Sometimes it is said that asking questions is more important than answering them. Although it may involve some lessons, I feel that it can encourage laziness. In most cases, it is much more difficult to find an answer than to form a question, and the very act of trying to find the right answer might yield a significant new question.
However, even when we talk about “getting the correct answer,” sometimes we have to guess not only the correct answer but also the “answers that are generally considered as correct.” What is the right answer for the majority? It is important to understand the way the majority thinks, to not only see things from their perspective and get along with them but also to successfully resist pressure to conform.
This book is a collection of “problems in which a vast majority of people make certain mistakes.”
These mistakes include a tendency for misperceptions when judging probability (Chapter 7), a tendency to break the rules even when people intend to obey them (Question 09), and gender differences in making moral judgments (Question 53). Readers are asked to apply the “thought processes of the majority” that have been confirmed through mathematics education and psychological testing. This is apart from what the readers themselves believe.

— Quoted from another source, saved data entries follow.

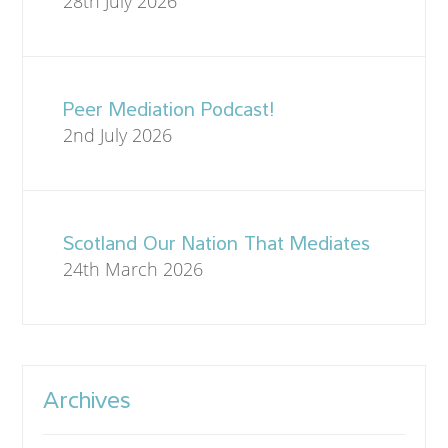
28th July 2026
Peer Mediation Podcast!
2nd July 2026
Scotland Our Nation That Mediates
24th March 2026
Archives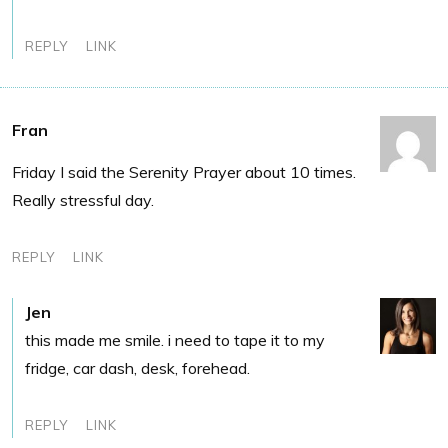
REPLY
LINK
Fran
Friday I said the Serenity Prayer about 10 times.
Really stressful day.
REPLY
LINK
Jen
this made me smile. i need to tape it to my
fridge, car dash, desk, forehead.
REPLY
LINK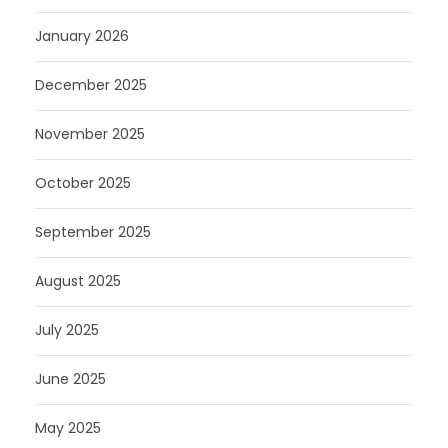
January 2026
December 2025
November 2025
October 2025
September 2025
August 2025
July 2025
June 2025
May 2025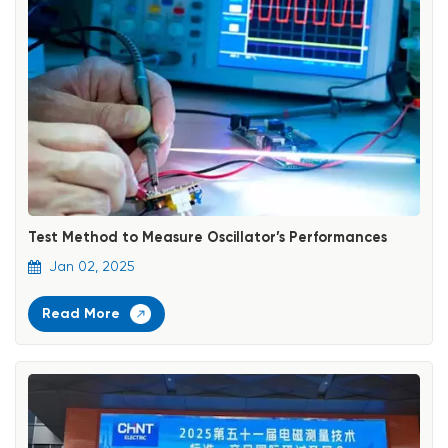
Test Method to Measure Oscillator’s Performances
Jan 02, 2025
Read More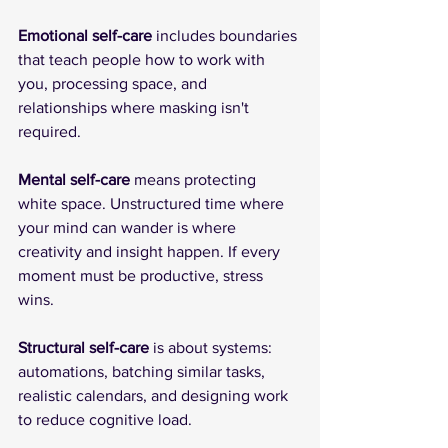
Emotional self-care
 includes boundaries 
that teach people how to work with 
you, processing space, and 
relationships where masking isn't 
required.
Mental self-care
 means protecting 
white space. Unstructured time where 
your mind can wander is where 
creativity and insight happen. If every 
moment must be productive, stress 
wins.
Structural self-care
 is about systems: 
automations, batching similar tasks, 
realistic calendars, and designing work 
to reduce cognitive load.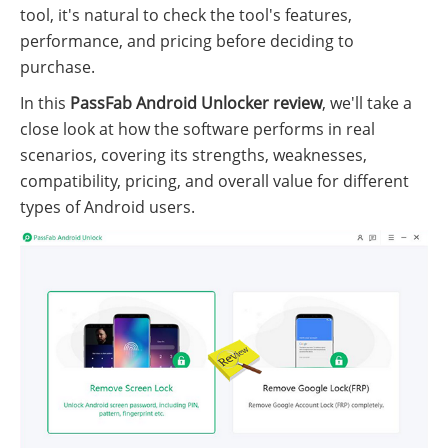
tool, it's natural to check the tool's features,
performance, and pricing before deciding to
purchase.
In this
PassFab Android Unlocker review
, we'll take a
close look at how the software performs in real
scenarios, covering its strengths, weaknesses,
compatibility, pricing, and overall value for different
types of Android users.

Since our way of thinking is influenced by the times and the culture, it is somewhat difficult to identify what “the vast majority thinks.” Several problems included in this book are based on the results of evolutionary psychology, are rooted in the instinctive intuition (brain mechanisms) selected by survival strategies, and reflect the universal nature of humans as living organisms.
However, among these problems, there is an urban legend that is full of dubious elements. Each time I posed the “Allais’ paradox” (Question 45), which makes it easy to make an irrational choice contrary to the expected value, I found that the majority of respondents selected the expected value when I asked the question several times in my classes. This is probably because hearing that “most people make this mistake” makes a strong impression on them, and it is possible that once it is announced, it is amplified and transmitted.
Problems are mixed up when the path to guessing the right answer is not obvious to most people. All of these problems relate to “cognitive blind spots.” I also adopted several problems with hidden tricky questions. The pièce de résistance is the “zero-move tsumeshogi” (Problem 76) given to us by Naoki Yanase, known for his new interpretation of James Joyce’s Ulysses. It is a tricky puzzle, where the shogi diagram, which does not look like checkmate no matter which way you look at it, is in tsume already. Why is that? After revealing the surprising correct answer, I add my original problem, asking the scenario question, “What are the implicit conditions, not included in the rules of shogi, which are needed to recognize the correct answer?” It can be seen that Yanase, who was a shogi fan, hid the moral respect for the shogi player in the problem.
Each problem gives a taste of how the various mechanics of the human mind including the higher emotions such as respect and the lower physiological reactions such as blind spots and intuitions are entwined, and the way formal logic is deviated from or surpassed.